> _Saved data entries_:
=== Begin Enclosure ===
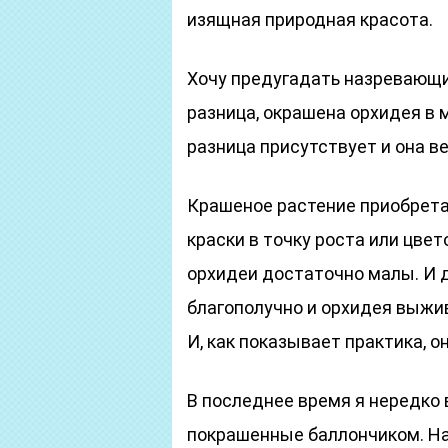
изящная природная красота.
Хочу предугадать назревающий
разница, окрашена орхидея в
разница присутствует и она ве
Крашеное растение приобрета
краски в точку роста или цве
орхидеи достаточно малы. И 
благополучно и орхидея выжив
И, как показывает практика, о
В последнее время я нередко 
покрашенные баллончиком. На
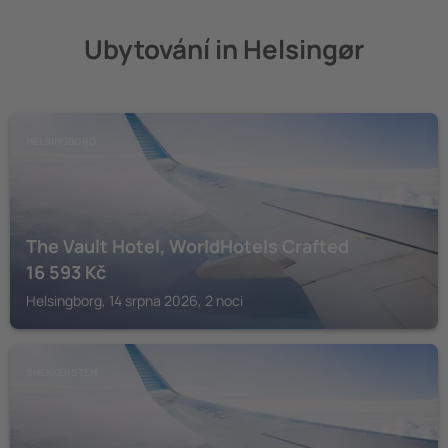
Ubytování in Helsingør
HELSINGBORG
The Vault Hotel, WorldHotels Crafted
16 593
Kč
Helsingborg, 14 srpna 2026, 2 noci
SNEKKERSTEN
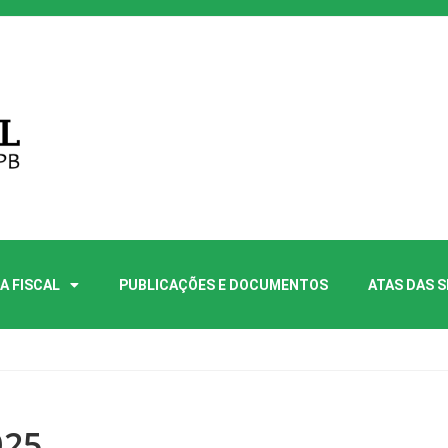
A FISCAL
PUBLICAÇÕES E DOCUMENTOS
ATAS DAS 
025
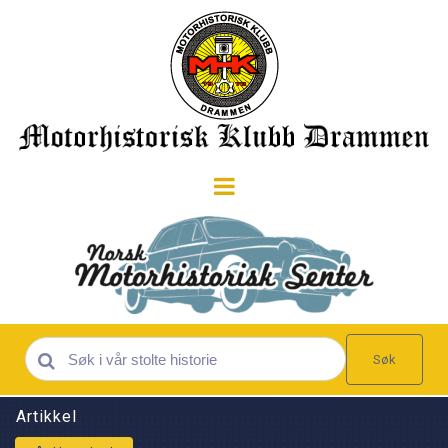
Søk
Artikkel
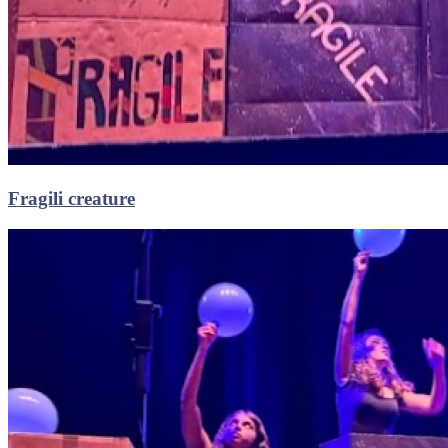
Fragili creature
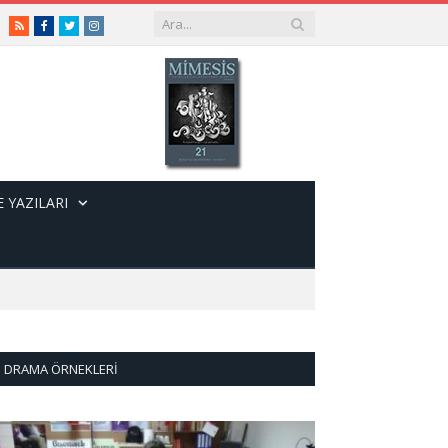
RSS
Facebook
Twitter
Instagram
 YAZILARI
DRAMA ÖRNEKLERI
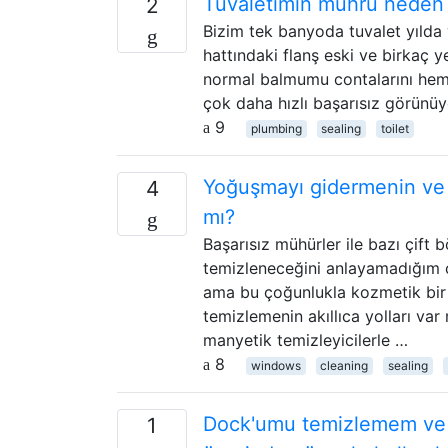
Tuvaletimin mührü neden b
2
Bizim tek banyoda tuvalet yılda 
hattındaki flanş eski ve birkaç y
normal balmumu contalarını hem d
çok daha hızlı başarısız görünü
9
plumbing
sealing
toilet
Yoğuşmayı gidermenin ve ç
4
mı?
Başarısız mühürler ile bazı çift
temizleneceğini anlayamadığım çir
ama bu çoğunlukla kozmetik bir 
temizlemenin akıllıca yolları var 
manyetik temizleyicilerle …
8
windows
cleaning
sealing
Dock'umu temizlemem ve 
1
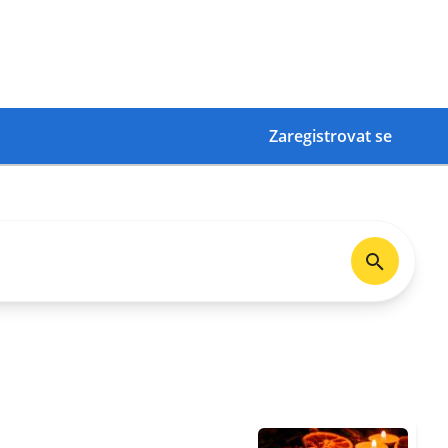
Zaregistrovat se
=== End Enclosure ===
> _WHAT THE TASK REQUIRES_: Leave out every picture and copy verbatim the lines running from the line containing "temizlemenin akıllıca yolları var" through the final line of the data.

> _TASK RESPONSE_:
temizlemenin akıllıca yolları var 
manyetik temizleyicilerle …
8
windows
cleaning
sealing
Dock'umu temizlemem ve 
1
Zaregistrovat se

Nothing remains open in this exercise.